Un accord a été signé entre les États-Unis et l'Iran, marquant la fin d'un conflit déclenché le 28 février par des frappes américaines et israéliennes. Le texte, un mémorandum de 14 points sur deux pages, n'a pas encore été rendu public. Selon les déclarations officielles, il prévoit la réouverture du détroit d'Ormuz, la levée du blocus naval américain des ports iraniens et la prolongation du cessez-le-feu. Les questions les plus épineuses, notamment l'avenir du programme nucléaire iranien et l'ampleur de la levée des sanctions contre Téhéran, sont renvoyées à des discussions ultérieures.
L'accord a suscité des réactions contrastées. Le président américain a salué un texte qui, selon lui, allège la pression sur l'économie mondiale et le quotidien de centaines de millions de personnes. La réouverture du détroit d'Ormuz, par lequel transite environ 20 % des besoins mondiaux en pétrole et gaz naturel, est présentée comme une mesure clé. Des milliers de civils ont été tués au Proche-Orient et de nombreuses infrastructures ont été détruites durant le conflit. Les conséquences sur la production d'engrais, dépendante des approvisionnements transitant par le détroit, pourraient entraîner des pénuries alimentaires en Afrique subsaharienne.

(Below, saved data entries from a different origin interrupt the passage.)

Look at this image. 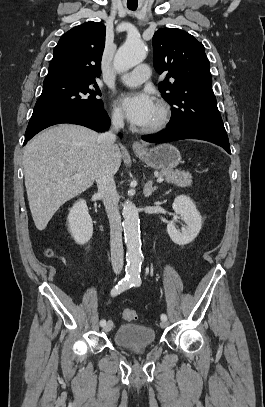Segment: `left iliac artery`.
<instances>
[{"label":"left iliac artery","instance_id":"1","mask_svg":"<svg viewBox=\"0 0 265 407\" xmlns=\"http://www.w3.org/2000/svg\"><path fill=\"white\" fill-rule=\"evenodd\" d=\"M141 285V279L138 277V278H135L134 280H133V286H140ZM161 320H163V321H166L167 320V316H166V314H162L161 315Z\"/></svg>","mask_w":265,"mask_h":407}]
</instances>
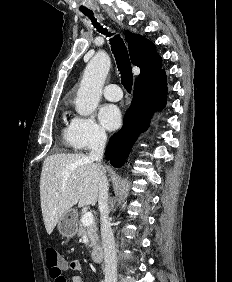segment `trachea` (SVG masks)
I'll return each instance as SVG.
<instances>
[{"mask_svg": "<svg viewBox=\"0 0 232 282\" xmlns=\"http://www.w3.org/2000/svg\"><path fill=\"white\" fill-rule=\"evenodd\" d=\"M85 15L91 19L92 24L94 25L95 28H97L99 32L107 35L108 37L114 35V33L110 34L106 28H102V26H100L99 23H97V20L93 17L92 12L85 13ZM110 44H111V48H112L114 57L116 59L118 69L121 74V82L124 88L128 92H130L132 89V84H133V74H132V69H131V64H130L127 48L119 35H115L114 37H112L110 39Z\"/></svg>", "mask_w": 232, "mask_h": 282, "instance_id": "obj_1", "label": "trachea"}]
</instances>
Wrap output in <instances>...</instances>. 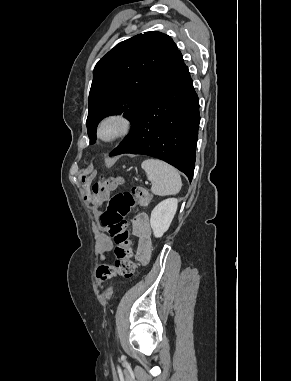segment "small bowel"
Listing matches in <instances>:
<instances>
[{
  "label": "small bowel",
  "instance_id": "small-bowel-1",
  "mask_svg": "<svg viewBox=\"0 0 291 381\" xmlns=\"http://www.w3.org/2000/svg\"><path fill=\"white\" fill-rule=\"evenodd\" d=\"M134 234L138 238V259L146 262L151 253V228L146 213H140L133 220ZM112 241L109 237L103 235L100 239V252L103 257L107 256L112 250Z\"/></svg>",
  "mask_w": 291,
  "mask_h": 381
}]
</instances>
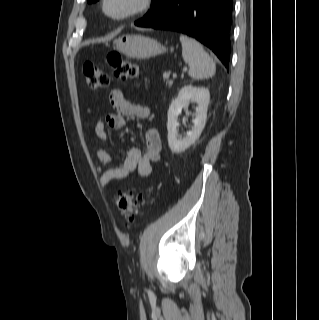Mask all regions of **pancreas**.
I'll return each mask as SVG.
<instances>
[{
	"instance_id": "1",
	"label": "pancreas",
	"mask_w": 319,
	"mask_h": 320,
	"mask_svg": "<svg viewBox=\"0 0 319 320\" xmlns=\"http://www.w3.org/2000/svg\"><path fill=\"white\" fill-rule=\"evenodd\" d=\"M164 80H165L166 84H169V80L168 79L164 78Z\"/></svg>"
}]
</instances>
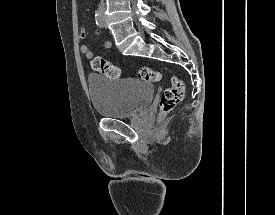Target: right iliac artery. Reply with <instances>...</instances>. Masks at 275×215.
I'll use <instances>...</instances> for the list:
<instances>
[{"label": "right iliac artery", "mask_w": 275, "mask_h": 215, "mask_svg": "<svg viewBox=\"0 0 275 215\" xmlns=\"http://www.w3.org/2000/svg\"><path fill=\"white\" fill-rule=\"evenodd\" d=\"M95 20H96V24L99 27H103L104 21H103V17H102V15H101L100 12H96V14H95Z\"/></svg>", "instance_id": "1"}]
</instances>
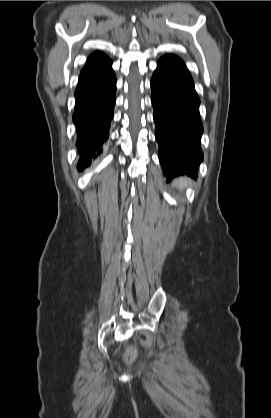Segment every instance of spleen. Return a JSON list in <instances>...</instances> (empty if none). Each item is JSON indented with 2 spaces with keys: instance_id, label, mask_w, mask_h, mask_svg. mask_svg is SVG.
<instances>
[{
  "instance_id": "spleen-1",
  "label": "spleen",
  "mask_w": 271,
  "mask_h": 418,
  "mask_svg": "<svg viewBox=\"0 0 271 418\" xmlns=\"http://www.w3.org/2000/svg\"><path fill=\"white\" fill-rule=\"evenodd\" d=\"M175 183L180 190H183L185 187L188 186V184L191 183V180L187 177H180L176 179Z\"/></svg>"
}]
</instances>
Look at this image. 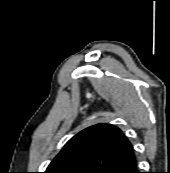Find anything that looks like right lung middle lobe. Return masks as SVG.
Returning <instances> with one entry per match:
<instances>
[{"instance_id":"dd1d6c3e","label":"right lung middle lobe","mask_w":170,"mask_h":173,"mask_svg":"<svg viewBox=\"0 0 170 173\" xmlns=\"http://www.w3.org/2000/svg\"><path fill=\"white\" fill-rule=\"evenodd\" d=\"M61 173H79L78 171H62Z\"/></svg>"}]
</instances>
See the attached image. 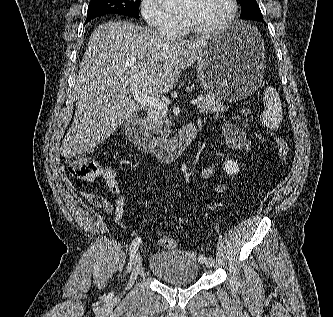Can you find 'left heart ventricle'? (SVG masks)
<instances>
[{"label": "left heart ventricle", "mask_w": 333, "mask_h": 317, "mask_svg": "<svg viewBox=\"0 0 333 317\" xmlns=\"http://www.w3.org/2000/svg\"><path fill=\"white\" fill-rule=\"evenodd\" d=\"M230 9L229 0H183L178 12L200 27H211L222 22Z\"/></svg>", "instance_id": "obj_1"}]
</instances>
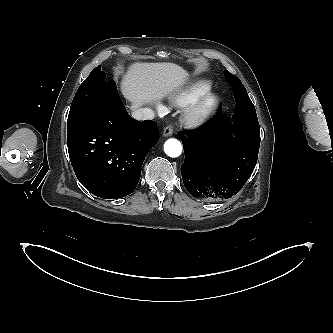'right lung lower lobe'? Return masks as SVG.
<instances>
[{"instance_id":"right-lung-lower-lobe-1","label":"right lung lower lobe","mask_w":333,"mask_h":333,"mask_svg":"<svg viewBox=\"0 0 333 333\" xmlns=\"http://www.w3.org/2000/svg\"><path fill=\"white\" fill-rule=\"evenodd\" d=\"M157 141L155 122L129 116L113 81L92 112L67 128L68 152L78 180L105 199L134 191L143 161Z\"/></svg>"}]
</instances>
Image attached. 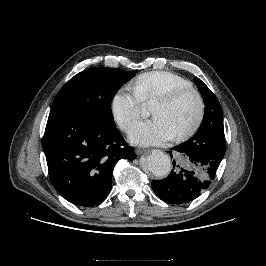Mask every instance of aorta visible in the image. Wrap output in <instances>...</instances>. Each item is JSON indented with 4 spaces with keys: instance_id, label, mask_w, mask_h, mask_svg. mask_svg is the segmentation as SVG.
Masks as SVG:
<instances>
[{
    "instance_id": "aorta-1",
    "label": "aorta",
    "mask_w": 266,
    "mask_h": 266,
    "mask_svg": "<svg viewBox=\"0 0 266 266\" xmlns=\"http://www.w3.org/2000/svg\"><path fill=\"white\" fill-rule=\"evenodd\" d=\"M145 164L150 172L157 177H162L168 174L171 166V161L168 155L161 150H153L147 157Z\"/></svg>"
}]
</instances>
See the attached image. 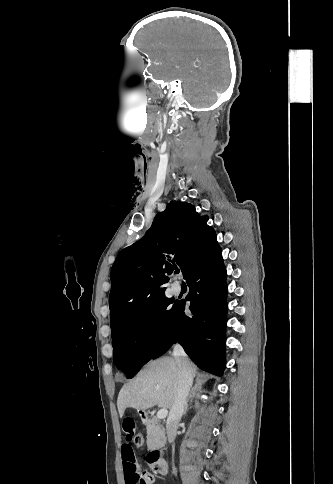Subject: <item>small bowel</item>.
I'll list each match as a JSON object with an SVG mask.
<instances>
[{
    "label": "small bowel",
    "instance_id": "1",
    "mask_svg": "<svg viewBox=\"0 0 333 484\" xmlns=\"http://www.w3.org/2000/svg\"><path fill=\"white\" fill-rule=\"evenodd\" d=\"M125 443L122 445V467L126 484H153L154 477L147 471H142L136 459L131 441L136 433V422L131 416H126L122 422Z\"/></svg>",
    "mask_w": 333,
    "mask_h": 484
}]
</instances>
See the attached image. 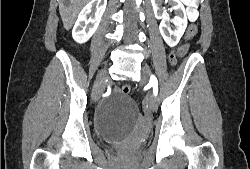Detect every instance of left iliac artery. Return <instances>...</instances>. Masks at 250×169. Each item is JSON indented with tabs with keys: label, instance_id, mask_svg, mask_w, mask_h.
Segmentation results:
<instances>
[{
	"label": "left iliac artery",
	"instance_id": "left-iliac-artery-1",
	"mask_svg": "<svg viewBox=\"0 0 250 169\" xmlns=\"http://www.w3.org/2000/svg\"><path fill=\"white\" fill-rule=\"evenodd\" d=\"M150 85L153 87V93L155 96L158 94V81L154 75L150 77Z\"/></svg>",
	"mask_w": 250,
	"mask_h": 169
}]
</instances>
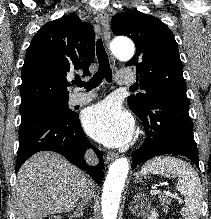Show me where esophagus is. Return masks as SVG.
Masks as SVG:
<instances>
[{
	"instance_id": "obj_1",
	"label": "esophagus",
	"mask_w": 211,
	"mask_h": 219,
	"mask_svg": "<svg viewBox=\"0 0 211 219\" xmlns=\"http://www.w3.org/2000/svg\"><path fill=\"white\" fill-rule=\"evenodd\" d=\"M97 17H98L100 24L103 27V35H104L105 45H106V47H108L109 42H110V38H111L108 14L104 10H101L98 12ZM116 157H117V153L109 152L106 155L105 161L107 163H109V162L113 161Z\"/></svg>"
}]
</instances>
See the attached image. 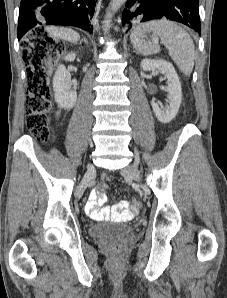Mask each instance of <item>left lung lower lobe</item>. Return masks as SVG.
I'll return each mask as SVG.
<instances>
[{"instance_id":"obj_1","label":"left lung lower lobe","mask_w":227,"mask_h":298,"mask_svg":"<svg viewBox=\"0 0 227 298\" xmlns=\"http://www.w3.org/2000/svg\"><path fill=\"white\" fill-rule=\"evenodd\" d=\"M198 0H128L122 23L129 27L153 19H169L187 25L199 34Z\"/></svg>"}]
</instances>
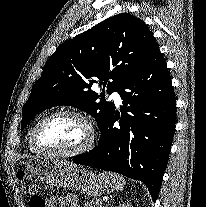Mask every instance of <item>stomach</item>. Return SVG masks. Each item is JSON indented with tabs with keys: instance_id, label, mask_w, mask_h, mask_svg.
Here are the masks:
<instances>
[{
	"instance_id": "0dacf381",
	"label": "stomach",
	"mask_w": 206,
	"mask_h": 207,
	"mask_svg": "<svg viewBox=\"0 0 206 207\" xmlns=\"http://www.w3.org/2000/svg\"><path fill=\"white\" fill-rule=\"evenodd\" d=\"M26 169L49 186L70 189L90 197L112 190L111 181L82 166L56 159L37 158L26 162Z\"/></svg>"
}]
</instances>
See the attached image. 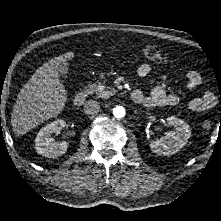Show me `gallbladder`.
<instances>
[{
  "label": "gallbladder",
  "mask_w": 221,
  "mask_h": 221,
  "mask_svg": "<svg viewBox=\"0 0 221 221\" xmlns=\"http://www.w3.org/2000/svg\"><path fill=\"white\" fill-rule=\"evenodd\" d=\"M68 73V64L67 63H61L59 66L58 74L60 76H65Z\"/></svg>",
  "instance_id": "1"
}]
</instances>
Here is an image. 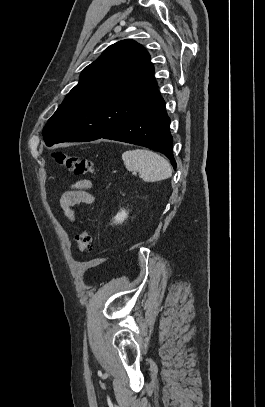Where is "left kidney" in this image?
I'll return each mask as SVG.
<instances>
[{"mask_svg":"<svg viewBox=\"0 0 265 407\" xmlns=\"http://www.w3.org/2000/svg\"><path fill=\"white\" fill-rule=\"evenodd\" d=\"M128 218V212L125 210L120 211L114 218L115 224H121L124 220Z\"/></svg>","mask_w":265,"mask_h":407,"instance_id":"1","label":"left kidney"}]
</instances>
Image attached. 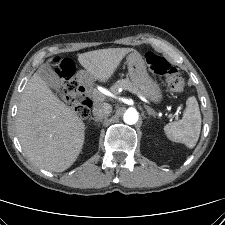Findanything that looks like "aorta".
I'll return each mask as SVG.
<instances>
[{"label":"aorta","mask_w":225,"mask_h":225,"mask_svg":"<svg viewBox=\"0 0 225 225\" xmlns=\"http://www.w3.org/2000/svg\"><path fill=\"white\" fill-rule=\"evenodd\" d=\"M139 115L136 109L129 108L123 115V120L126 124L133 125L138 121Z\"/></svg>","instance_id":"762f6f07"}]
</instances>
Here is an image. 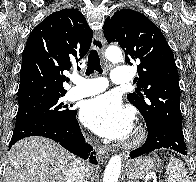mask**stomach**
Segmentation results:
<instances>
[{
	"instance_id": "obj_1",
	"label": "stomach",
	"mask_w": 196,
	"mask_h": 182,
	"mask_svg": "<svg viewBox=\"0 0 196 182\" xmlns=\"http://www.w3.org/2000/svg\"><path fill=\"white\" fill-rule=\"evenodd\" d=\"M160 160L150 157H144L135 160L126 170V175L130 180L137 181L144 177L148 172L159 166Z\"/></svg>"
}]
</instances>
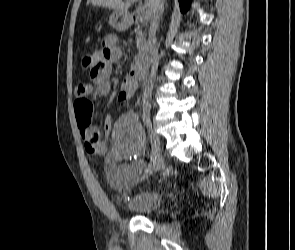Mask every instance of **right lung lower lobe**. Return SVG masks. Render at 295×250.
Wrapping results in <instances>:
<instances>
[{
	"instance_id": "obj_1",
	"label": "right lung lower lobe",
	"mask_w": 295,
	"mask_h": 250,
	"mask_svg": "<svg viewBox=\"0 0 295 250\" xmlns=\"http://www.w3.org/2000/svg\"><path fill=\"white\" fill-rule=\"evenodd\" d=\"M180 4V9L184 13L187 11L190 5V0H178Z\"/></svg>"
}]
</instances>
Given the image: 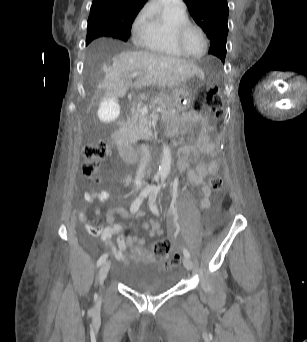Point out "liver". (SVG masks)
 Here are the masks:
<instances>
[{
  "label": "liver",
  "mask_w": 307,
  "mask_h": 342,
  "mask_svg": "<svg viewBox=\"0 0 307 342\" xmlns=\"http://www.w3.org/2000/svg\"><path fill=\"white\" fill-rule=\"evenodd\" d=\"M103 61L102 67L97 69L98 74H105L102 86L107 95H118L119 98H124L129 88H175L200 72L192 62L151 52L117 50L116 56H104ZM139 72L141 76L132 84L130 74Z\"/></svg>",
  "instance_id": "liver-1"
}]
</instances>
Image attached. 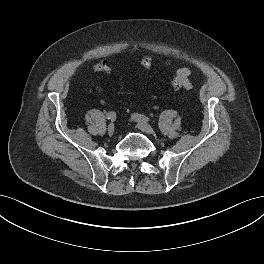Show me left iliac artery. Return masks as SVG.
<instances>
[{"instance_id":"44dca946","label":"left iliac artery","mask_w":264,"mask_h":264,"mask_svg":"<svg viewBox=\"0 0 264 264\" xmlns=\"http://www.w3.org/2000/svg\"><path fill=\"white\" fill-rule=\"evenodd\" d=\"M132 118L136 121H143V122H148L150 121V118H148L147 116L143 115V114H139V113H134L132 115Z\"/></svg>"}]
</instances>
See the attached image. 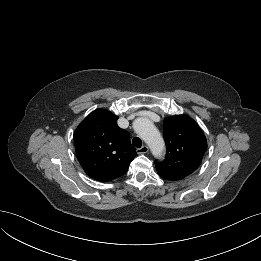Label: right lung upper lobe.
Segmentation results:
<instances>
[{"label":"right lung upper lobe","instance_id":"right-lung-upper-lobe-1","mask_svg":"<svg viewBox=\"0 0 261 261\" xmlns=\"http://www.w3.org/2000/svg\"><path fill=\"white\" fill-rule=\"evenodd\" d=\"M118 117L105 109L90 113L76 128L77 158L88 176L107 182L125 174L136 149L130 135L117 125Z\"/></svg>","mask_w":261,"mask_h":261}]
</instances>
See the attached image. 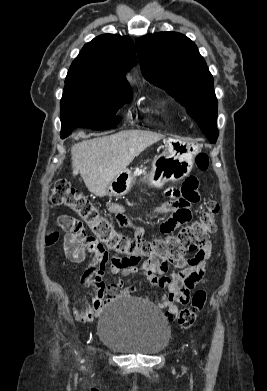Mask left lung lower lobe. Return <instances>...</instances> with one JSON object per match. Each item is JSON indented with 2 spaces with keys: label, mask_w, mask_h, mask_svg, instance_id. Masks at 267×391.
I'll return each mask as SVG.
<instances>
[{
  "label": "left lung lower lobe",
  "mask_w": 267,
  "mask_h": 391,
  "mask_svg": "<svg viewBox=\"0 0 267 391\" xmlns=\"http://www.w3.org/2000/svg\"><path fill=\"white\" fill-rule=\"evenodd\" d=\"M205 135H206V137L210 140L211 143L214 142V140L212 139V135L210 134L209 131H205Z\"/></svg>",
  "instance_id": "left-lung-lower-lobe-1"
}]
</instances>
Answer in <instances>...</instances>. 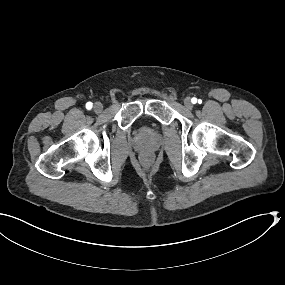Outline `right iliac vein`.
<instances>
[{
  "mask_svg": "<svg viewBox=\"0 0 285 285\" xmlns=\"http://www.w3.org/2000/svg\"><path fill=\"white\" fill-rule=\"evenodd\" d=\"M102 110H103V105H102V103L96 102V103L94 104V111H95L96 113H100V112H102Z\"/></svg>",
  "mask_w": 285,
  "mask_h": 285,
  "instance_id": "obj_1",
  "label": "right iliac vein"
}]
</instances>
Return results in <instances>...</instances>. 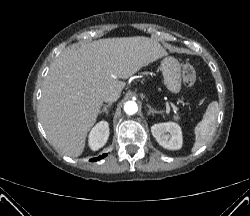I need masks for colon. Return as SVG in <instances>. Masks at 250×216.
<instances>
[{
  "label": "colon",
  "instance_id": "obj_1",
  "mask_svg": "<svg viewBox=\"0 0 250 216\" xmlns=\"http://www.w3.org/2000/svg\"><path fill=\"white\" fill-rule=\"evenodd\" d=\"M196 78H197L196 71L194 67L192 66V64L187 61L184 62L183 67H182L183 84L186 87L191 88L194 86L196 82Z\"/></svg>",
  "mask_w": 250,
  "mask_h": 216
}]
</instances>
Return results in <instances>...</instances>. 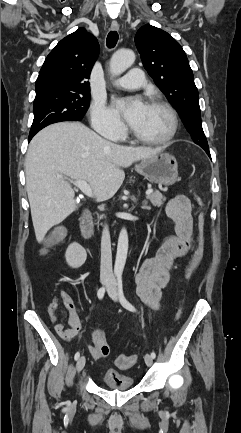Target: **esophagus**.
Instances as JSON below:
<instances>
[{
	"instance_id": "1",
	"label": "esophagus",
	"mask_w": 241,
	"mask_h": 433,
	"mask_svg": "<svg viewBox=\"0 0 241 433\" xmlns=\"http://www.w3.org/2000/svg\"><path fill=\"white\" fill-rule=\"evenodd\" d=\"M111 29H112V30H118V29H119V24H118V22L113 21V22L111 23Z\"/></svg>"
}]
</instances>
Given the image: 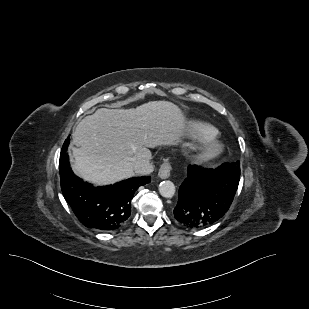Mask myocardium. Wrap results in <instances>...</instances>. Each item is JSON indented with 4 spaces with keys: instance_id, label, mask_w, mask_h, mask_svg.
<instances>
[{
    "instance_id": "myocardium-1",
    "label": "myocardium",
    "mask_w": 309,
    "mask_h": 309,
    "mask_svg": "<svg viewBox=\"0 0 309 309\" xmlns=\"http://www.w3.org/2000/svg\"><path fill=\"white\" fill-rule=\"evenodd\" d=\"M223 150V146L212 139L205 140L198 148L195 158L198 162H208L216 158Z\"/></svg>"
}]
</instances>
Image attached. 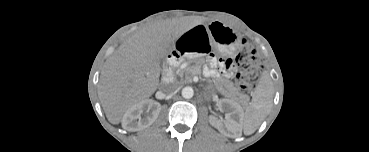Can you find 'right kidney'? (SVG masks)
<instances>
[{"instance_id":"ca27d5eb","label":"right kidney","mask_w":369,"mask_h":152,"mask_svg":"<svg viewBox=\"0 0 369 152\" xmlns=\"http://www.w3.org/2000/svg\"><path fill=\"white\" fill-rule=\"evenodd\" d=\"M161 110L160 103L145 99L130 107L123 116V123L129 131H139L154 123ZM144 111L147 115L142 117Z\"/></svg>"}]
</instances>
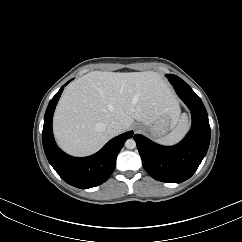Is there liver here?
<instances>
[{
  "mask_svg": "<svg viewBox=\"0 0 242 242\" xmlns=\"http://www.w3.org/2000/svg\"><path fill=\"white\" fill-rule=\"evenodd\" d=\"M179 114L178 102L159 73L93 71L65 89L53 129L63 150L85 156L113 137L107 131L111 123H119L124 132L134 120L150 126L163 115L178 119Z\"/></svg>",
  "mask_w": 242,
  "mask_h": 242,
  "instance_id": "liver-1",
  "label": "liver"
}]
</instances>
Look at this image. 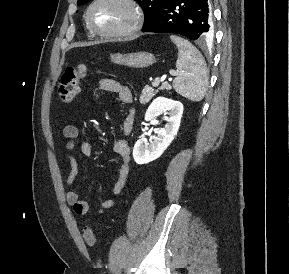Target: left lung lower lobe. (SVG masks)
<instances>
[{"instance_id":"1","label":"left lung lower lobe","mask_w":289,"mask_h":274,"mask_svg":"<svg viewBox=\"0 0 289 274\" xmlns=\"http://www.w3.org/2000/svg\"><path fill=\"white\" fill-rule=\"evenodd\" d=\"M142 31L205 41L213 34L208 0H165L158 15Z\"/></svg>"}]
</instances>
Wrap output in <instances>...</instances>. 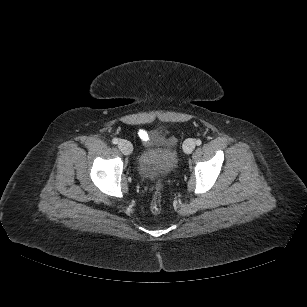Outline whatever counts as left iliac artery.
Returning a JSON list of instances; mask_svg holds the SVG:
<instances>
[{
	"label": "left iliac artery",
	"mask_w": 307,
	"mask_h": 307,
	"mask_svg": "<svg viewBox=\"0 0 307 307\" xmlns=\"http://www.w3.org/2000/svg\"><path fill=\"white\" fill-rule=\"evenodd\" d=\"M201 144H202V141H201L200 139H197V140H196V145H197V146H200Z\"/></svg>",
	"instance_id": "44dca946"
}]
</instances>
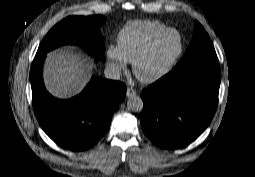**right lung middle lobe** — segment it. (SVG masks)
<instances>
[{
    "instance_id": "dd1d6c3e",
    "label": "right lung middle lobe",
    "mask_w": 255,
    "mask_h": 177,
    "mask_svg": "<svg viewBox=\"0 0 255 177\" xmlns=\"http://www.w3.org/2000/svg\"><path fill=\"white\" fill-rule=\"evenodd\" d=\"M106 21L102 15L78 17L70 16L55 25L41 42L36 55L64 44H78L95 57L104 53V38L99 27Z\"/></svg>"
}]
</instances>
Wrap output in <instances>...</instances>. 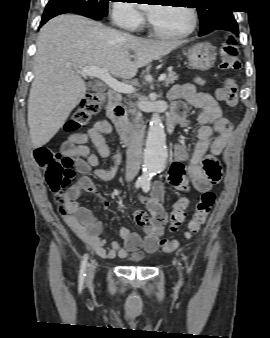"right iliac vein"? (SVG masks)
<instances>
[{"label":"right iliac vein","mask_w":270,"mask_h":338,"mask_svg":"<svg viewBox=\"0 0 270 338\" xmlns=\"http://www.w3.org/2000/svg\"><path fill=\"white\" fill-rule=\"evenodd\" d=\"M95 267L94 265L90 266L88 269L87 282L90 283L94 279Z\"/></svg>","instance_id":"63e3f726"}]
</instances>
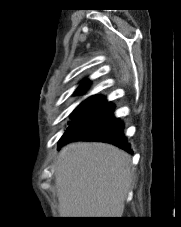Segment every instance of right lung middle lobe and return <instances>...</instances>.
Here are the masks:
<instances>
[{
  "label": "right lung middle lobe",
  "mask_w": 181,
  "mask_h": 227,
  "mask_svg": "<svg viewBox=\"0 0 181 227\" xmlns=\"http://www.w3.org/2000/svg\"><path fill=\"white\" fill-rule=\"evenodd\" d=\"M107 104V101L100 96H92L82 102L72 113L73 121L70 127L80 120L96 113Z\"/></svg>",
  "instance_id": "right-lung-middle-lobe-1"
}]
</instances>
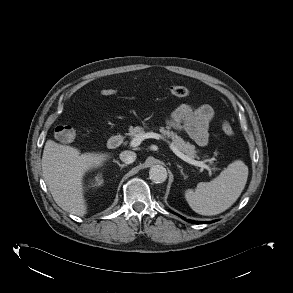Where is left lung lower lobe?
Here are the masks:
<instances>
[{"instance_id": "obj_1", "label": "left lung lower lobe", "mask_w": 293, "mask_h": 293, "mask_svg": "<svg viewBox=\"0 0 293 293\" xmlns=\"http://www.w3.org/2000/svg\"><path fill=\"white\" fill-rule=\"evenodd\" d=\"M182 219L186 220L183 216H180ZM190 223L193 224H203V223H210V222H199V221H193V220H188Z\"/></svg>"}]
</instances>
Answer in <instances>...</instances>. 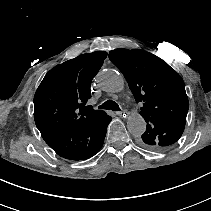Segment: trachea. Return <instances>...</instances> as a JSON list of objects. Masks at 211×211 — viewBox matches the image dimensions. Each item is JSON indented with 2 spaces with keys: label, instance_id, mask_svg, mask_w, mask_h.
<instances>
[{
  "label": "trachea",
  "instance_id": "obj_1",
  "mask_svg": "<svg viewBox=\"0 0 211 211\" xmlns=\"http://www.w3.org/2000/svg\"><path fill=\"white\" fill-rule=\"evenodd\" d=\"M99 109H107L112 111H120L119 105L113 100H107L103 104H101Z\"/></svg>",
  "mask_w": 211,
  "mask_h": 211
}]
</instances>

L'analyse du déroulement de la guerre révèle une profonde méprise initiale. Les États-Unis et Israël avaient lancé des attaques surprises le 28 février, croyant pouvoir renverser rapidement le régime iranien. Une frappe américaine sur une école à Minab, dans le sud de l'Iran, a tué plus de 150 civils, dont au moins 120 écolières de moins de 12 ans. Le guide suprême iranien, l'ayatollah Ali Khamenei, et ses conseillers les plus proches ont été tués lors d'une frappe israélienne distincte. Contre toute attente, le régime de Téhéran a survécu et s'est même renforcé. Ce conflit a mis en lumière les limites de la puissance militaire américaine, endommagé ses alliances avec les monarchies arabes du Golfe et poussé ces dernières à rechercher une diversification de leurs partenariats, la Chine observant attentivement la situation. Les responsables de ces pays évoquent désormais en privé la nécessité de trouver des moyens de coexister avec leur voisin iranien.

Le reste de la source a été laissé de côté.